Nvidia's plated aluminum beast of a graphics card, the GeForce GTX 690, has landed on AnandTech's test bench today, the day of its official launch. Combining two Kepler GK104 graphics processing units and 4GB of GDDR5 video RAM, this card is functionally identical to what you'd get if you ran two GTX 680 cards in SLI, with the key difference being that here they're both on the same board. Processing speeds have been gently reduced, in a concession to the power and thermal limits imposed by the single-card arrangement, but that turns out not to have a tangible impact on performance: the GTX 690 is a blisteringly fast card.
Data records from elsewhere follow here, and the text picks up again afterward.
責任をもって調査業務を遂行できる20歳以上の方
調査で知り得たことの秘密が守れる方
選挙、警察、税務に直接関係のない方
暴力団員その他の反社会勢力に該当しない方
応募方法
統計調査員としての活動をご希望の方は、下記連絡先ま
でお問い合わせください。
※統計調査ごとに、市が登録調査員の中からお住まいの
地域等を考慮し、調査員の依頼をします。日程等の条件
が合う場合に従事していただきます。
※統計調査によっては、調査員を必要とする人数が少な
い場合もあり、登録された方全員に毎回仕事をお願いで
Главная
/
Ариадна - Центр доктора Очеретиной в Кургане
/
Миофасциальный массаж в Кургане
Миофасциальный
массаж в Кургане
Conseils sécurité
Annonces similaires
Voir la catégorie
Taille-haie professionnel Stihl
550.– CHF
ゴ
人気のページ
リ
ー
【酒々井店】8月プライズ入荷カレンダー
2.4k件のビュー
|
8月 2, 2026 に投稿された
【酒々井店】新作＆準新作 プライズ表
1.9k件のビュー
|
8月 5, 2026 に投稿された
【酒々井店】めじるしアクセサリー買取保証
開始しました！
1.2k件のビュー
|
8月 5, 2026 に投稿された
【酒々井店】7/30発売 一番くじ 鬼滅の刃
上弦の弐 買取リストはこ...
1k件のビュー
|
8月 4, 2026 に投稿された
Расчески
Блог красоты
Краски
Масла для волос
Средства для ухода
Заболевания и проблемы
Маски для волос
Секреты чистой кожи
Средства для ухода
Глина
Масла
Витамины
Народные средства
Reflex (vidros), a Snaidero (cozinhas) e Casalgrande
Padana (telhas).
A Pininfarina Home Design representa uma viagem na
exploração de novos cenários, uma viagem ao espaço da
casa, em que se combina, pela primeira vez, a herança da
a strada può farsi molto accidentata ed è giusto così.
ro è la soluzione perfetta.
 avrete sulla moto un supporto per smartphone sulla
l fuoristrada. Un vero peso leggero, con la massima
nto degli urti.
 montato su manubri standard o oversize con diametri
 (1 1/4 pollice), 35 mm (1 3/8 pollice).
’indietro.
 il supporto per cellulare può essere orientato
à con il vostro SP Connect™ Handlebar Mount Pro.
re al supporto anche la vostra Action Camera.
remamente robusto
With the launch of its Kepler generation of graphics cards, marked by the introduction of the GTX 680, Nvidia moved to a new mode of operation where the clock speed of the card varies in accordance with load, utilization, and available power, deemphasizing the previously all-important stock clock speed. Basically, you're not just getting all the components of a pair of GTX 680 cards, you're getting all the performance too. That's handy for Nvidia, since the company has priced the GTX 690 at $999, which doubles the price of the 680 and makes this latest card the most expensive we've seen in the consumer market.

Bf3-bench

Part of the reason for Nvidia's aggressive pricing, reports AnandTech, has to do limited with limited supplies of the GK104 chip required for both of its latest-gen cards. The GTX 680 is hard to find on the market today, and since the GTX 690 places even higher demands on the chip, you can expect it to be extremely limited in its early supply as well. In the US, only EVGA and Asus will offer versions of Nvidia's new dual-GPU flagship.
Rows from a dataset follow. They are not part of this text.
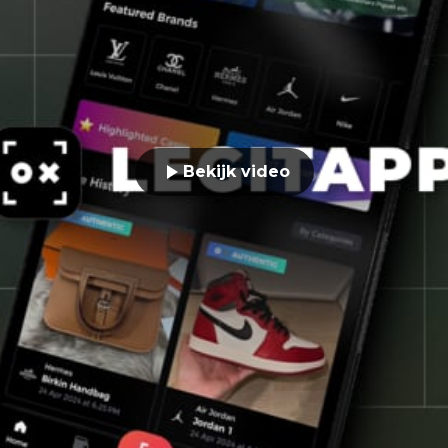
Bekijk video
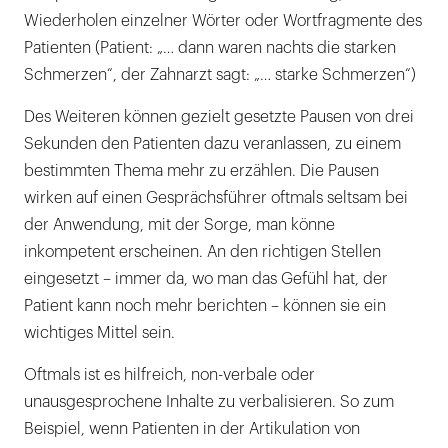
Wiederholen einzelner Wörter oder Wortfragmente des
Patienten (Patient: „… dann waren nachts die starken
Schmerzen“, der Zahnarzt sagt: „… starke Schmerzen“)
Des Weiteren können gezielt gesetzte Pausen von drei
Sekunden den Patienten dazu veranlassen, zu einem
bestimmten Thema mehr zu erzählen. Die Pausen
wirken auf einen Gesprächsführer oftmals seltsam bei
der Anwendung, mit der Sorge, man könne
inkompetent erscheinen. An den richtigen Stellen
eingesetzt – immer da, wo man das Gefühl hat, der
Patient kann noch mehr berichten – können sie ein
wichtiges Mittel sein.
Oftmals ist es hilfreich, non-verbale oder
unausgesprochene Inhalte zu verbalisieren. So zum
Beispiel, wenn Patienten in der Artikulation von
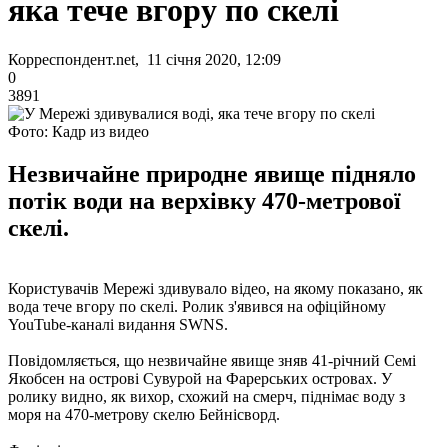
яка тече вгору по скелі
Корреспондент.net, 11 січня 2020, 12:09
0
3891
Фото: Кадр из видео
Незвичайне природне явище підняло
потік води на верхівку 470-метрової
скелі.
Користувачів Мережі здивувало відео, на якому показано, як
вода тече вгору по скелі. Ролик з'явився на офіційному
YouTube-каналі видання SWNS.
Повідомляється, що незвичайне явище зняв 41-річний Семі
Якобсен на острові Сувурой на Фарерських островах. У
ролику видно, як вихор, схожий на смерч, піднімає воду з
моря на 470-метрову скелю Бейнісворд.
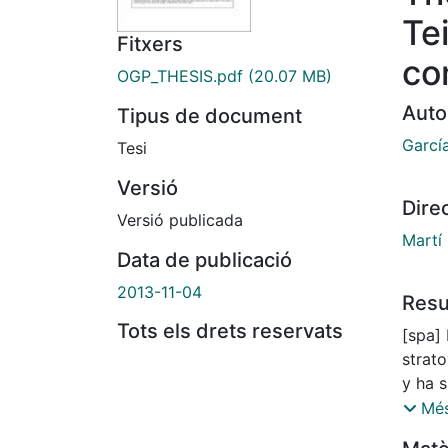
Te
Fitxers
co
OGP_THESIS.pdf
(20.07 MB)
Auto
Tipus de document
Garcí
Tesi
Versió
Dire
Versió publicada
Martí 
Data de publicació
2013-11-04
Res
Tots els drets reservats
[spa]
strato
y ha 
volcá
Més
explo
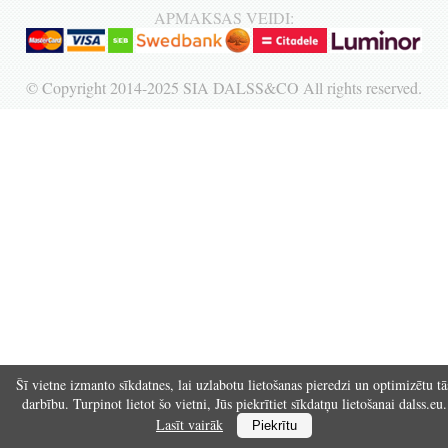
APMAKSAS VEIDI:
Reģistrēties
© Copyright 2014-2025 SIA DALSS&CO All rights reserved.
Šī vietne izmanto sīkdatnes, lai uzlabotu lietošanas pieredzi un optimizētu tā
darbību. Turpinot lietot šo vietni, Jūs piekrītiet sīkdatņu lietošanai dalss.eu.
Lasīt vairāk
Piekrītu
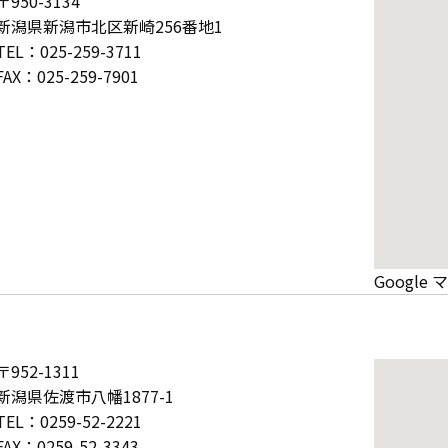
〒950-3134
新潟県新潟市北区新崎256番地1
TEL：025-259-3711
FAX：025-259-7901
Googl
〒952-1311
新潟県佐渡市八幡1877-1
TEL：0259-52-2221
FAX：0259-52-3343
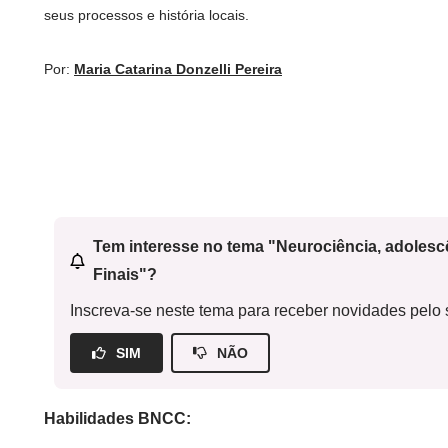
seus processos e história locais.
Por:
Maria Catarina Donzelli Pereira
Tem interesse no tema "Neurociência, adoles
Finais"?
Inscreva-se neste tema para receber novidades pelo s
SIM
NÃO
Habilidades BNCC:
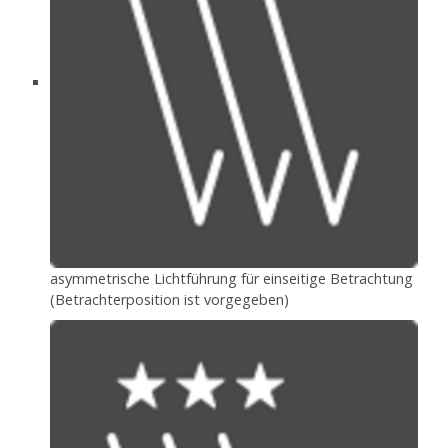
asymmetrische Lichtführung für einseitige Betrachtung
(Betrachterposition ist vorgegeben)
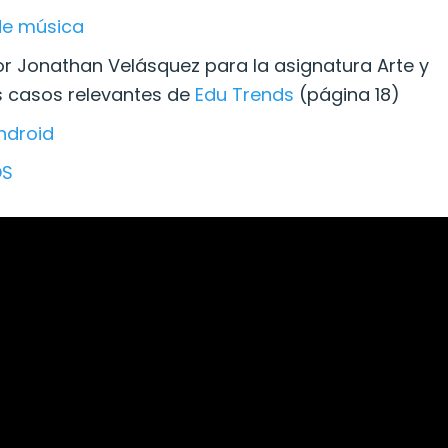
de música
or Jonathan Velásquez para la asignatura Arte y
os casos relevantes de
Edu Trends
(página 18)
ndroid
OS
Aside from producing the usual benchmark orgy required for a review like this, AnandTech answers the critical question about the GTX 690: why would anyone want to buy it instead of two cards if there's no price advantage? Well, firstly, this new card produces approximately 96 percent of the performance of the dual-card setup — a major feat of engineering when you look at the history of compromises that previous dual-GPU cards have exhibited — and secondly, it's quieter and consumes less power than the two cards. So, if you actually have a $1,000 budget for your PC's graphics and don't mind that negligible performance difference, the question might turn out to be, why not?